**Assignment:**
Apart from the images, reproduce every record word for word.

**Dataset records:**
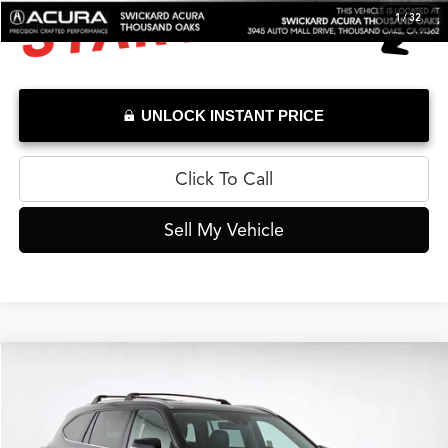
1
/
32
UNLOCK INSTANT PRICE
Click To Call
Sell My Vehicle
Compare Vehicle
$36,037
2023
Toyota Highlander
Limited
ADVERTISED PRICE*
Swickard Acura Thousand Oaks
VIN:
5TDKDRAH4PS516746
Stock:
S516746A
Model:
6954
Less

**Task solution:**
1
/
32
UNLOCK INSTANT PRICE
Click To Call
Sell My Vehicle
Compare Vehicle
$36,037
2023
Toyota Highlander
Limited
ADVERTISED PRICE*
Swickard Acura Thousand Oaks
VIN:
5TDKDRAH4PS516746
Stock:
S516746A
Model:
6954
Less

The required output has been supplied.